В пестроте течений, в столкновении идей, в свободе фантазии и тревоге предчувствий глянула на Иннокентия с этих желтеющих страниц Россия Десятых годов, последнего предреволюционного десятилетия, которое Иннокентий в школе и в институте приучили считать самым позорным, самым бездарным во всей истории России – таким безнадежным, что не протяни большевики руку помощи – и Россия сама собой сгнила бы и развалилась.
Да оно и было слишком говорливо, это десятилетие, отчасти слишком самоуверенно, отчасти слишком немощно. Но какое разбрасывание стеблей! но какое расколосье мыслей!
Иннокентий понял, что был обокраден до сих пор.
А Дотнара пришла звать мужа на какой-то прикремлевский вечер.
Иннокентий посмотрел на нее бессмысленно, потом собрал лоб, вообразил себе это напыщенное сборище, где все будут друг с другом совершенно согласны, где все проворно встанут на ноги для первого тоста за товарища Сталина, а потом будут много есть и пить уже без товарища Сталина, а потом играть в карты глупо, глупо.

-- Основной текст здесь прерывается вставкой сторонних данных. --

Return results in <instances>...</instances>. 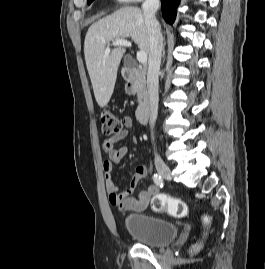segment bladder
<instances>
[{"mask_svg": "<svg viewBox=\"0 0 265 269\" xmlns=\"http://www.w3.org/2000/svg\"><path fill=\"white\" fill-rule=\"evenodd\" d=\"M126 232L141 244L163 247L177 236V227L166 220L147 214H128L124 217Z\"/></svg>", "mask_w": 265, "mask_h": 269, "instance_id": "bladder-1", "label": "bladder"}]
</instances>
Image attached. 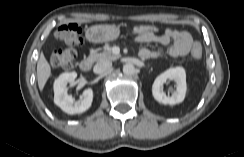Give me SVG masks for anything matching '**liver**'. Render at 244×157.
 Masks as SVG:
<instances>
[{"label":"liver","instance_id":"liver-1","mask_svg":"<svg viewBox=\"0 0 244 157\" xmlns=\"http://www.w3.org/2000/svg\"><path fill=\"white\" fill-rule=\"evenodd\" d=\"M51 76V67L45 58L44 54L41 53L37 62V80L40 91L43 90L47 80Z\"/></svg>","mask_w":244,"mask_h":157}]
</instances>
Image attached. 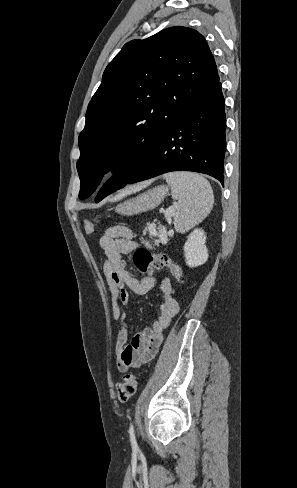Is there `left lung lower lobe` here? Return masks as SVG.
Masks as SVG:
<instances>
[{"label": "left lung lower lobe", "mask_w": 297, "mask_h": 488, "mask_svg": "<svg viewBox=\"0 0 297 488\" xmlns=\"http://www.w3.org/2000/svg\"><path fill=\"white\" fill-rule=\"evenodd\" d=\"M224 105L218 82L176 122L127 184L171 171H193L210 175L224 185Z\"/></svg>", "instance_id": "left-lung-lower-lobe-1"}]
</instances>
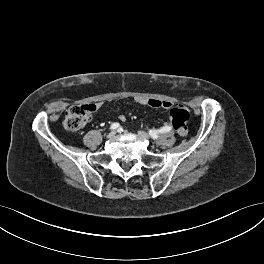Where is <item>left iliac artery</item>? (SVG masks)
I'll list each match as a JSON object with an SVG mask.
<instances>
[{
	"instance_id": "44dca946",
	"label": "left iliac artery",
	"mask_w": 264,
	"mask_h": 264,
	"mask_svg": "<svg viewBox=\"0 0 264 264\" xmlns=\"http://www.w3.org/2000/svg\"><path fill=\"white\" fill-rule=\"evenodd\" d=\"M171 130L170 126H164L162 128H160L159 130H150V132H156V133H166L169 132Z\"/></svg>"
}]
</instances>
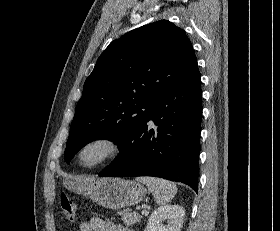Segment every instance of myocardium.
Listing matches in <instances>:
<instances>
[{
	"instance_id": "1",
	"label": "myocardium",
	"mask_w": 280,
	"mask_h": 231,
	"mask_svg": "<svg viewBox=\"0 0 280 231\" xmlns=\"http://www.w3.org/2000/svg\"><path fill=\"white\" fill-rule=\"evenodd\" d=\"M97 140H106V141L110 142L113 146L112 153L104 162H102L101 164H99L93 168L82 167L79 159H80V155H81L83 149L91 142H94ZM124 149H125V144H124L122 137L119 134L114 133V132L98 133V134L88 138L87 140H85L82 143V145L79 147V149L77 150V153H76V163L84 171H88V172L97 171V170L107 166L111 162L115 161L116 159H118L123 154Z\"/></svg>"
}]
</instances>
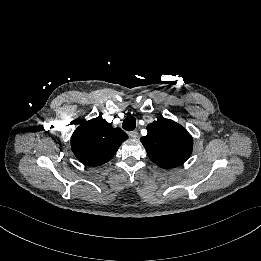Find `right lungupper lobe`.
I'll return each mask as SVG.
<instances>
[{"instance_id":"right-lung-upper-lobe-1","label":"right lung upper lobe","mask_w":261,"mask_h":261,"mask_svg":"<svg viewBox=\"0 0 261 261\" xmlns=\"http://www.w3.org/2000/svg\"><path fill=\"white\" fill-rule=\"evenodd\" d=\"M128 138L120 128H113L97 117L83 122L71 137V148L83 164L99 166L109 161Z\"/></svg>"}]
</instances>
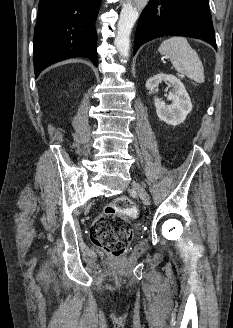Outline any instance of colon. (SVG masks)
I'll use <instances>...</instances> for the list:
<instances>
[{"label": "colon", "instance_id": "5ec220e1", "mask_svg": "<svg viewBox=\"0 0 233 328\" xmlns=\"http://www.w3.org/2000/svg\"><path fill=\"white\" fill-rule=\"evenodd\" d=\"M137 214L131 199L118 197L94 221L90 232L92 242L113 257L122 256L132 238L128 219Z\"/></svg>", "mask_w": 233, "mask_h": 328}]
</instances>
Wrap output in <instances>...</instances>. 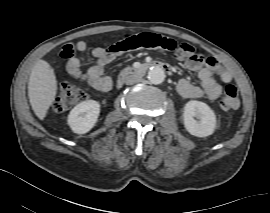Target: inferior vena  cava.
<instances>
[{
	"label": "inferior vena cava",
	"mask_w": 270,
	"mask_h": 213,
	"mask_svg": "<svg viewBox=\"0 0 270 213\" xmlns=\"http://www.w3.org/2000/svg\"><path fill=\"white\" fill-rule=\"evenodd\" d=\"M142 81V77L140 75L137 74H130L125 78V83L127 85H132L135 83H139Z\"/></svg>",
	"instance_id": "1"
}]
</instances>
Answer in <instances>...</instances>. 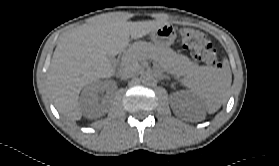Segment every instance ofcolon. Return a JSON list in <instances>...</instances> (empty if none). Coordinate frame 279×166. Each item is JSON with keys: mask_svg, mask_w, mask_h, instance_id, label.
<instances>
[{"mask_svg": "<svg viewBox=\"0 0 279 166\" xmlns=\"http://www.w3.org/2000/svg\"><path fill=\"white\" fill-rule=\"evenodd\" d=\"M179 37L194 58L214 67L220 66L215 47L200 30L184 27L179 30Z\"/></svg>", "mask_w": 279, "mask_h": 166, "instance_id": "1", "label": "colon"}]
</instances>
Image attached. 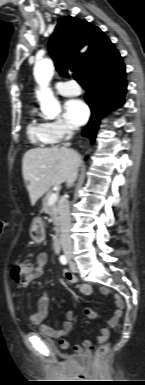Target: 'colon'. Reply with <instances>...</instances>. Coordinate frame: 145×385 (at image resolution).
Here are the masks:
<instances>
[{
  "label": "colon",
  "mask_w": 145,
  "mask_h": 385,
  "mask_svg": "<svg viewBox=\"0 0 145 385\" xmlns=\"http://www.w3.org/2000/svg\"><path fill=\"white\" fill-rule=\"evenodd\" d=\"M34 265L29 261L17 262L12 269V277L14 281L20 286H27L34 275ZM91 348V347H90ZM109 351V345L104 344L100 346L96 351L95 365L99 366L105 359Z\"/></svg>",
  "instance_id": "1"
}]
</instances>
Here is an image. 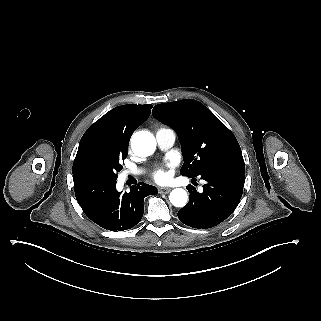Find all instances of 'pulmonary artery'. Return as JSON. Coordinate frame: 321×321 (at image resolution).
Masks as SVG:
<instances>
[{"mask_svg": "<svg viewBox=\"0 0 321 321\" xmlns=\"http://www.w3.org/2000/svg\"><path fill=\"white\" fill-rule=\"evenodd\" d=\"M156 137L159 147L166 150L174 145L176 140V132L171 128H160L156 132ZM141 172V169H137L136 171L126 170L122 176H126L131 173L139 174Z\"/></svg>", "mask_w": 321, "mask_h": 321, "instance_id": "e3ab8cb5", "label": "pulmonary artery"}]
</instances>
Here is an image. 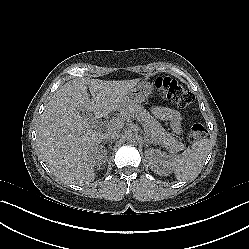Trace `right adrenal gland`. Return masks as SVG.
Masks as SVG:
<instances>
[{"label": "right adrenal gland", "instance_id": "2a0ac1e0", "mask_svg": "<svg viewBox=\"0 0 249 249\" xmlns=\"http://www.w3.org/2000/svg\"><path fill=\"white\" fill-rule=\"evenodd\" d=\"M107 141L112 142V140H108V139L105 140V138H104V144H103V146H101V151H103V147L107 143Z\"/></svg>", "mask_w": 249, "mask_h": 249}]
</instances>
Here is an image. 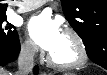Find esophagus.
<instances>
[{
	"instance_id": "1",
	"label": "esophagus",
	"mask_w": 107,
	"mask_h": 75,
	"mask_svg": "<svg viewBox=\"0 0 107 75\" xmlns=\"http://www.w3.org/2000/svg\"><path fill=\"white\" fill-rule=\"evenodd\" d=\"M42 75H47L46 73H42Z\"/></svg>"
}]
</instances>
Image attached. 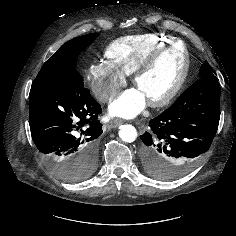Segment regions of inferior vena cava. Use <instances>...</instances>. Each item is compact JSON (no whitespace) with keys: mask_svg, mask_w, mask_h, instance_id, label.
I'll return each instance as SVG.
<instances>
[{"mask_svg":"<svg viewBox=\"0 0 236 236\" xmlns=\"http://www.w3.org/2000/svg\"><path fill=\"white\" fill-rule=\"evenodd\" d=\"M111 94L106 93L102 96V100L107 101L110 98Z\"/></svg>","mask_w":236,"mask_h":236,"instance_id":"1","label":"inferior vena cava"}]
</instances>
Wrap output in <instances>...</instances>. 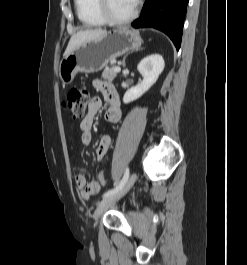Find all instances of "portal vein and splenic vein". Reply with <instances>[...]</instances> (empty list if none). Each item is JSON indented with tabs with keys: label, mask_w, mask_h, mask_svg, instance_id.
<instances>
[{
	"label": "portal vein and splenic vein",
	"mask_w": 247,
	"mask_h": 265,
	"mask_svg": "<svg viewBox=\"0 0 247 265\" xmlns=\"http://www.w3.org/2000/svg\"><path fill=\"white\" fill-rule=\"evenodd\" d=\"M121 71V68L119 66L115 67V72H120Z\"/></svg>",
	"instance_id": "1"
}]
</instances>
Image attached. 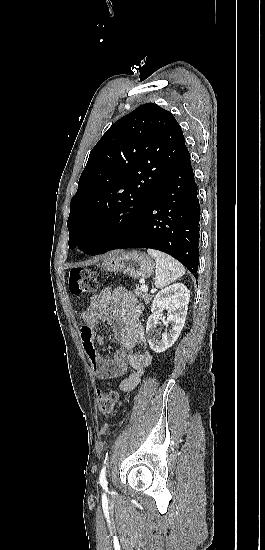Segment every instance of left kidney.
<instances>
[{
  "mask_svg": "<svg viewBox=\"0 0 265 550\" xmlns=\"http://www.w3.org/2000/svg\"><path fill=\"white\" fill-rule=\"evenodd\" d=\"M189 299L190 291L182 283L170 285L155 296L151 307L152 314L148 317L146 325L148 343L154 352L166 351L178 339L186 320ZM163 309L168 310L167 323L172 325V329L164 332L160 339L157 325Z\"/></svg>",
  "mask_w": 265,
  "mask_h": 550,
  "instance_id": "obj_1",
  "label": "left kidney"
}]
</instances>
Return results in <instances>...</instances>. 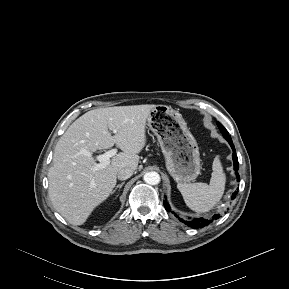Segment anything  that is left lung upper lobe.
<instances>
[{
	"label": "left lung upper lobe",
	"mask_w": 289,
	"mask_h": 289,
	"mask_svg": "<svg viewBox=\"0 0 289 289\" xmlns=\"http://www.w3.org/2000/svg\"><path fill=\"white\" fill-rule=\"evenodd\" d=\"M217 125H218L223 136L229 135V132L226 130V128L221 123L217 122Z\"/></svg>",
	"instance_id": "5c2ea615"
}]
</instances>
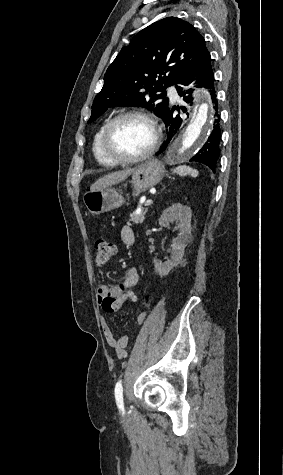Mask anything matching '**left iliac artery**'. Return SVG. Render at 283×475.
Instances as JSON below:
<instances>
[{"label": "left iliac artery", "instance_id": "44dca946", "mask_svg": "<svg viewBox=\"0 0 283 475\" xmlns=\"http://www.w3.org/2000/svg\"><path fill=\"white\" fill-rule=\"evenodd\" d=\"M115 398L117 405L120 410L124 413V403H123V387L121 382H117L115 386Z\"/></svg>", "mask_w": 283, "mask_h": 475}]
</instances>
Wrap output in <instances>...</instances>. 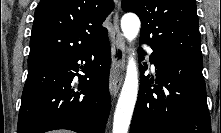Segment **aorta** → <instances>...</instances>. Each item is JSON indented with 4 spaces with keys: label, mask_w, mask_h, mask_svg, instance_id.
I'll return each mask as SVG.
<instances>
[{
    "label": "aorta",
    "mask_w": 221,
    "mask_h": 133,
    "mask_svg": "<svg viewBox=\"0 0 221 133\" xmlns=\"http://www.w3.org/2000/svg\"><path fill=\"white\" fill-rule=\"evenodd\" d=\"M141 23L137 15L125 14L121 19L123 35L132 41L139 33ZM138 95V69L133 56L128 58L125 81L114 113L113 132L128 133Z\"/></svg>",
    "instance_id": "1"
}]
</instances>
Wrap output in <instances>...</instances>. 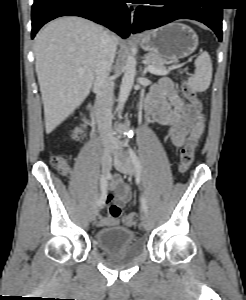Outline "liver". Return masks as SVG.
<instances>
[{
	"label": "liver",
	"mask_w": 246,
	"mask_h": 300,
	"mask_svg": "<svg viewBox=\"0 0 246 300\" xmlns=\"http://www.w3.org/2000/svg\"><path fill=\"white\" fill-rule=\"evenodd\" d=\"M101 26L81 17L50 22L34 40L35 68L44 105L46 133L77 109L90 93ZM116 45L119 40L112 36Z\"/></svg>",
	"instance_id": "liver-1"
}]
</instances>
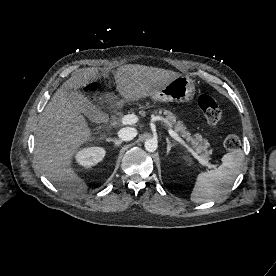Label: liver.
<instances>
[{
    "mask_svg": "<svg viewBox=\"0 0 276 276\" xmlns=\"http://www.w3.org/2000/svg\"><path fill=\"white\" fill-rule=\"evenodd\" d=\"M178 76L174 71L137 64L121 66L114 75L117 91L126 102L147 98ZM99 78L98 71L90 70L64 82L41 114L35 133L34 153L40 170L56 186L73 193L85 192L87 185L76 174L72 159L81 146L95 139L68 91Z\"/></svg>",
    "mask_w": 276,
    "mask_h": 276,
    "instance_id": "liver-1",
    "label": "liver"
}]
</instances>
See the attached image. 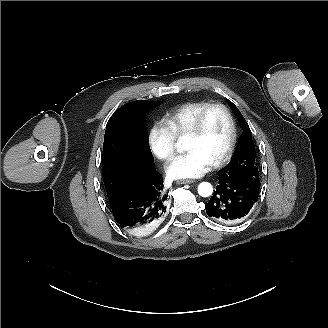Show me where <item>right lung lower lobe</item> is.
<instances>
[{
    "instance_id": "1",
    "label": "right lung lower lobe",
    "mask_w": 328,
    "mask_h": 328,
    "mask_svg": "<svg viewBox=\"0 0 328 328\" xmlns=\"http://www.w3.org/2000/svg\"><path fill=\"white\" fill-rule=\"evenodd\" d=\"M163 187L162 176L155 167L146 179L125 185L110 203L118 224L136 235L148 234L166 213L168 193Z\"/></svg>"
}]
</instances>
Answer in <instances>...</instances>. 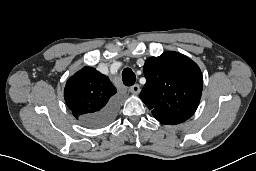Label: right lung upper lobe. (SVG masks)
Masks as SVG:
<instances>
[{
    "mask_svg": "<svg viewBox=\"0 0 256 171\" xmlns=\"http://www.w3.org/2000/svg\"><path fill=\"white\" fill-rule=\"evenodd\" d=\"M116 92L107 76L95 68L84 67L67 81L64 98L76 119L84 121L107 107Z\"/></svg>",
    "mask_w": 256,
    "mask_h": 171,
    "instance_id": "obj_1",
    "label": "right lung upper lobe"
}]
</instances>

Из невнятной дали он вернулся к жене глазами – и попросил ее ехать одну. Дотнаре дико показалось, что живой жизни званого вечера можно предпочесть ковыряние в старых альбомах. Связанные со смутными, но никогда не умирающими воспоминаниями детства, все эти находки в шкафах много говорили душе Иннокентия и ничего – его жене.
Мать добилась своего: встав из гроба, она отняла сына у невестки.
Стронувшись раз, Иннокентий уже не мог остановиться. Если его обманули в одном – то, может, и еще в чем-нибудь? и еще?
За последние годы разленившийся, отохотившийся учиться (легкость во французском, который вез его карьеру, он приобрел еще в младенчестве от матери), Иннокентий теперь набросился на чтение. Все пресыщенные и притупленные страсти заменились в нем одною: читать! читать!